■ **Work request**
A word-for-word copy of the records that follow is needed, with every picture omitted.

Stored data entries
^^^^^^^^

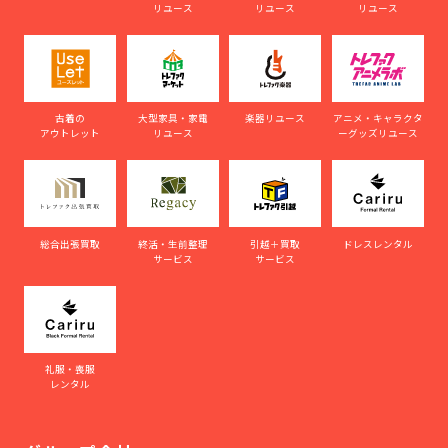
リユース
リユース
リユース
古着の
大型家具・家電
楽器リユース
アニメ・キャラクタ
アウトレット
リユース
ーグッズリユース
総合出張買取
終活・生前整理
引越＋買取
ドレスレンタル
サービス
サービス
礼服・喪服
レンタル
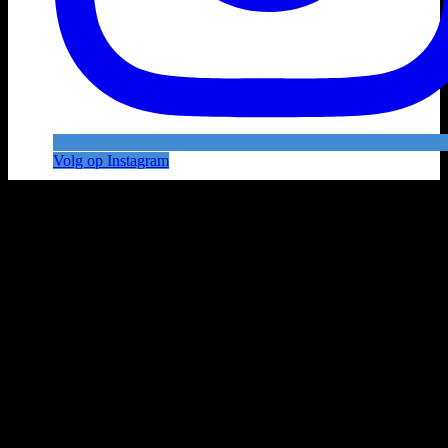
Volg op Instagram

^^^^^^^^

■ **Answer to the exercise**
リユース
リユース
リユース
古着の
大型家具・家電
楽器リユース
アニメ・キャラクタ
アウトレット
リユース
ーグッズリユース
総合出張買取
終活・生前整理
引越＋買取
ドレスレンタル
サービス
サービス
礼服・喪服
レンタル
Volg op Instagram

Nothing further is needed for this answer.